Oxford Vaccine Group and the NIHR Oxford Biomedical Research Centre, University of Oxford, Centre for Clinical Vaccinology and Tropical Medicine, Oxford, UK.
Vaccine. 2012 Jun 13;30(28):4153-9. doi: 10.1016/j.vaccine.2012.04.063. Epub 2012 May 1.

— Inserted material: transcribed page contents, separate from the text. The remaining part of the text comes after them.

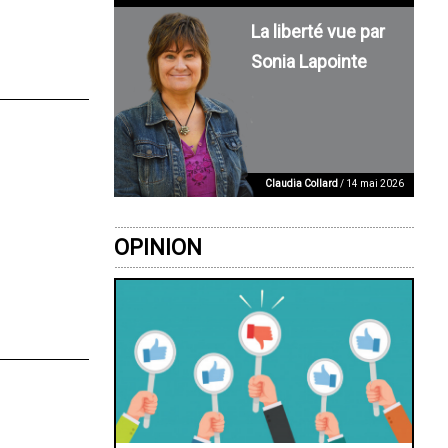
La liberté vue par
Sonia Lapointe
Claudia Collard
/ 14 mai 2026
OPINION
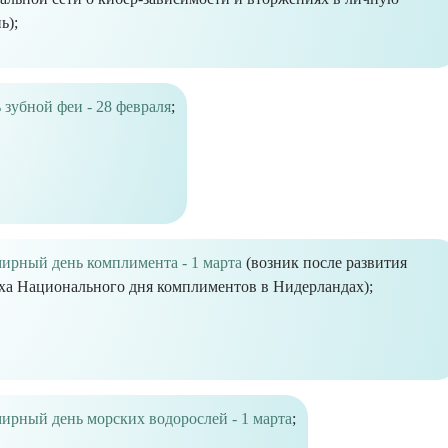
ь);
 зубной феи - 28 февраля
;
ирный день комплимента - 1 марта
(возник после развития
ха Национального дня комплиментов в Нидерландах);
ирный день морских водорослей - 1 марта
;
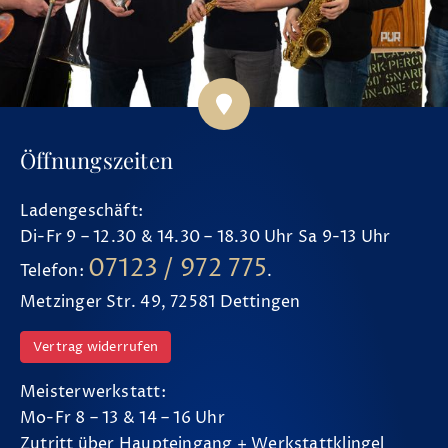
Öffnungszeiten
Ladengeschäft:
Di-Fr 9 – 12.30 & 14.30 – 18.30 Uhr Sa 9-13 Uhr
07123 / 972 775
Telefon:
.
Metzinger Str. 49, 72581 Dettingen
Vertrag widerrufen
Meisterwerkstatt:
Mo-Fr 8 – 13 & 14 – 16 Uhr
Zutritt über Haupteingang + Werkstattklingel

Negative correlations between baseline antibody concentrations and increases in antibody concentrations (after booster doses of vaccines) have been reported previously. Such correlation coefficients are widely reported by statisticians to be subject to mathematical coupling. Negative correlations may be attributable partly or wholly to the combination of mathematical coupling and measurement error (or other short term fluctuations in measurements) and therefore not clinically interpretable. In this study we re-analysed the serum antibody responses from five clinical trials of serogroup C meningococcal conjugate vaccine (MenCV) given to infants for priming followed by boosting with MenCV or a meningococcal A/C polysaccharide vaccine (MenA/C) at 12 months of age. Using Pearson's correlation method to assess the effect of pre-booster MenC-IgG concentration on the relative increase in MenC-IgG concentration post-booster, a significant negative correlation was observed for all the groups, indicating that high pre-booster antibody was associated with a smaller rise in antibody post-booster. We tested two additional statistical methods that account for mathematical coupling. Using Blomqvist method of adjustment to assess the plausible extent of bias, correlation coefficients were still negative providing error variance was low. The other method, a multilevel modelling specification of Oldham's method appeared not to be appropriate. In contrast, using Pearson's correlation method a consistent negative correlation between carrier protein-specific baseline antibody concentration and the increase in MenC-specific antibody concentration was only observed following booster immunisation with the protein-polysaccharide conjugate vaccine but not following the MenA/C plain polysaccharide vaccine. These findings suggest that analysis of the inhibitory effect of baseline antibody on the response to booster immunisation is challenging and should account for the possibility of mathematical coupling and measurement error. That an inhibitory effect of baseline antibody cannot be assumed a priori is supported by observations in animal models, which show that baseline antibody can both suppress or enhance the antibody response to a specific antigen.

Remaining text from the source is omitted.